The decision to get the insurance, which costs about $2,000 annually, was not because of a recent lawsuit filed against the organization by Dianne Alexander, a woman thought to be the only surviving victim of accused serial killer Derrick Todd Lee, said Crime Stoppers executive director Sid Newman.
“We’ve been talking about it for a long time,” Newman said. “We’re just trying to do due diligence to protect ourselves in the future.”
Crime Stoppers organizations typically offer cash rewards to gather information on major crimes. However, disputes over large rewards sometimes wind up in court.
Alexander, who testified in two trials against Lee, filed a lawsuit in March against Baton Rouge Crime Stoppers and Lafayette Crime Stoppers, seeking $150,000 offered for information leading to Lee’s arrest. Lee was later convicted of first-degree murder and sentenced to death.
Newman said $100,000 of the reward was made up by private funds and is no longer in the hands of Crime Stoppers.

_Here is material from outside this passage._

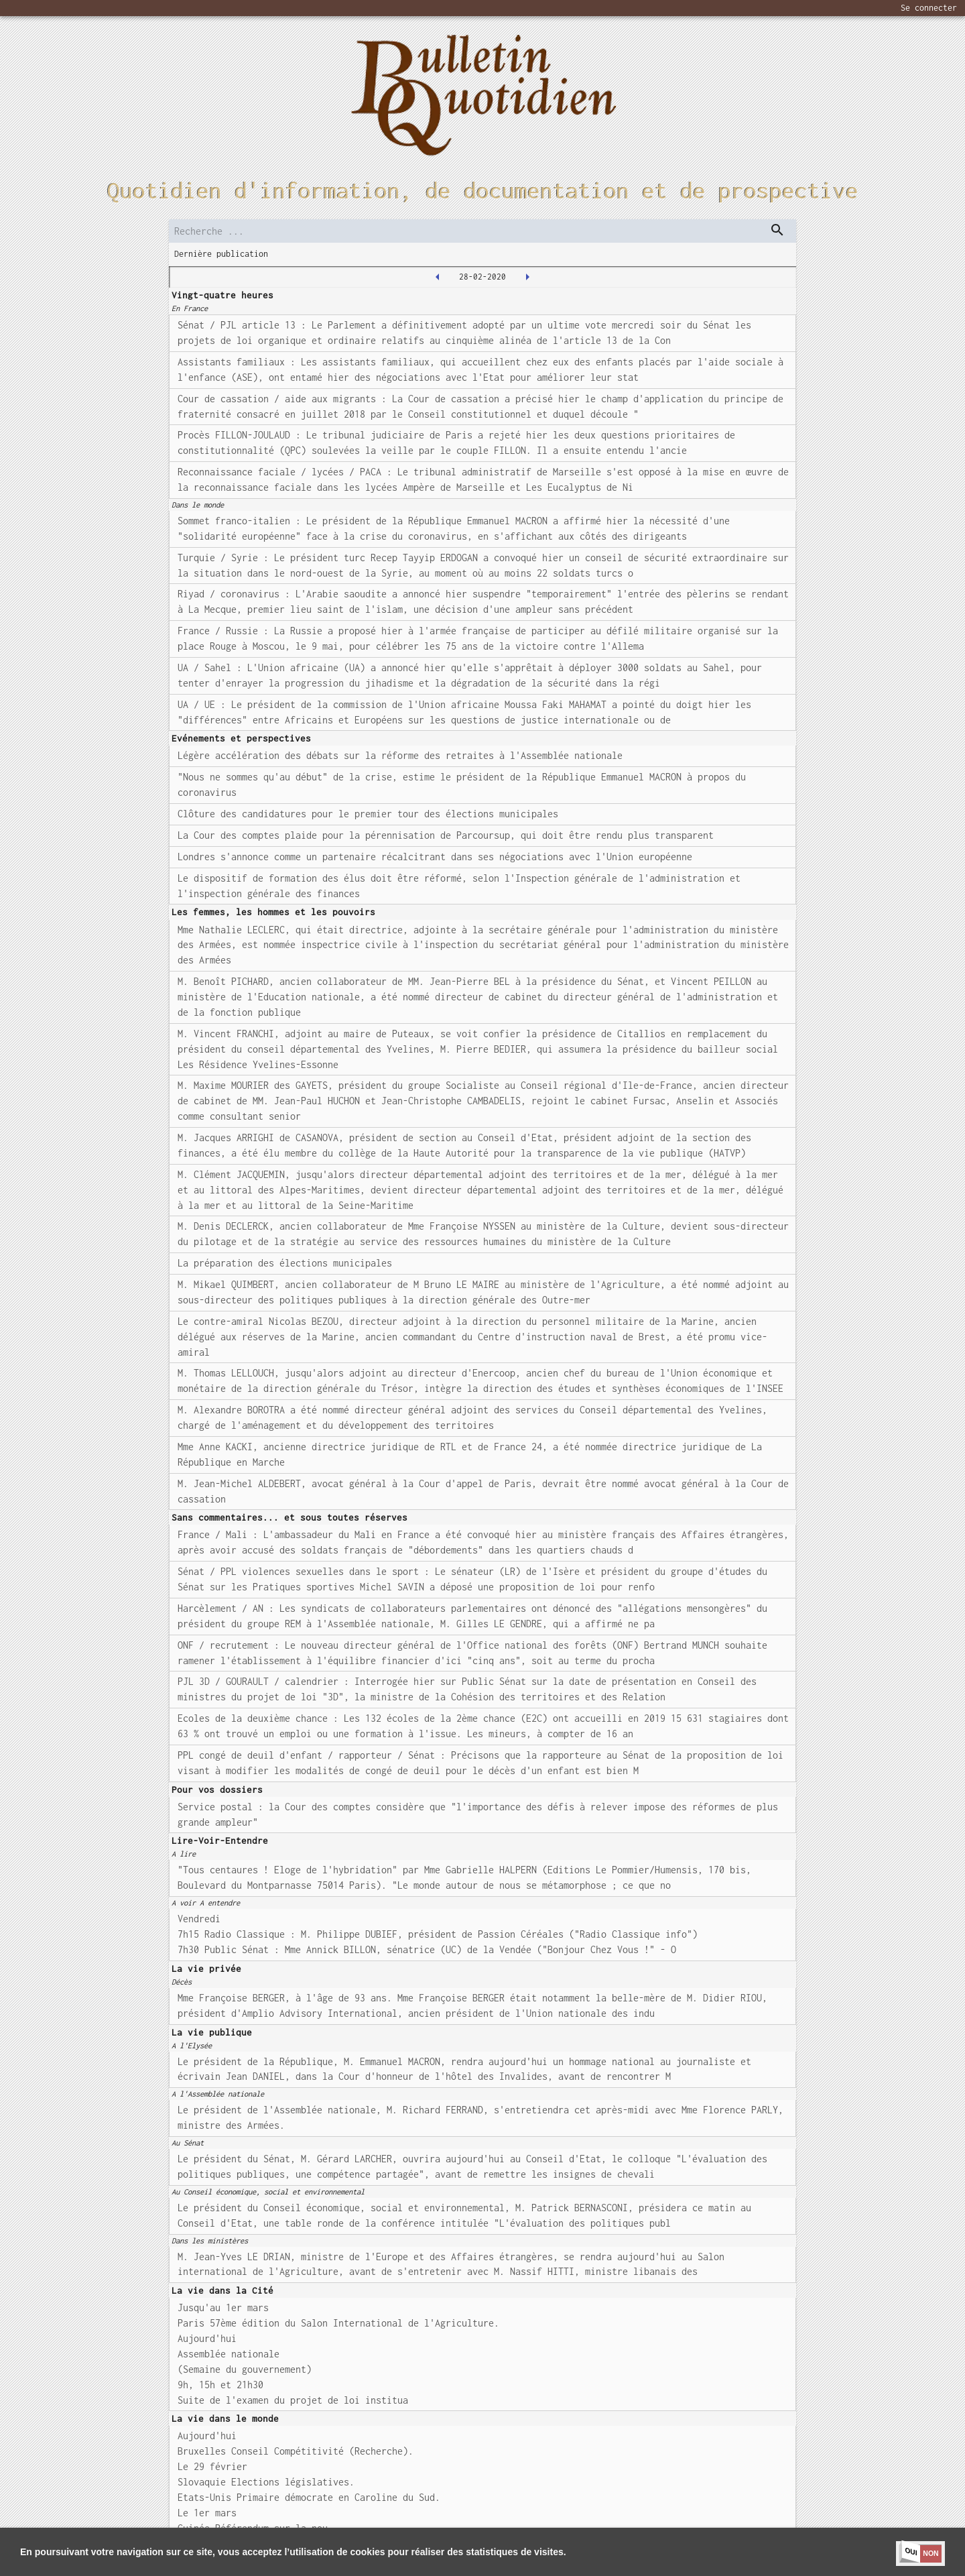 The width and height of the screenshot is (965, 2576). What do you see at coordinates (437, 277) in the screenshot?
I see `[2020-02-27T00:00:00.000Z]` at bounding box center [437, 277].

Of the $50,000 reward offered by Lafayette Crime Stoppers, $25,000 was offered by the city’s Chamber of Commerce and the rest was from Crime Stoppers, said the organization’s coordinator, Lafayette police Cpl. Mark Francis said.
Francis said Crime Stoppers, as a matter of policy, does not pay reward money to victims of the crime the reward money is offered to solve.
But Clayton Burgess, Alexander’s attorney, said the reward was for tips leading to arrests and convictions in a number of murders, not just the crime against Alexander.
“She’s not asking for money for her case,” Burgess said.
Richard Carter, executive director of Crime Stoppers International Inc., said the larger the reward, the more likely it is that a claim or lawsuit will be filed.
“The large rewards are not recommended by Crime Stoppers as they cause problems for the prosecution, provide a motive to fabricate for some and disrespect the lives and dignity of crime victims by causing the public to think that some victims are more important than others,” Carter said.
Carter said that while the number of civil suits against Crime Stoppers organizations is low, the lawsuits are steady. As a result, the international organization recommends that Crime Stoppers boards either obtain liability insurance or maintain a legal defense reserve fund, he said.
Information from: The Advocate, www.theadvocate.com.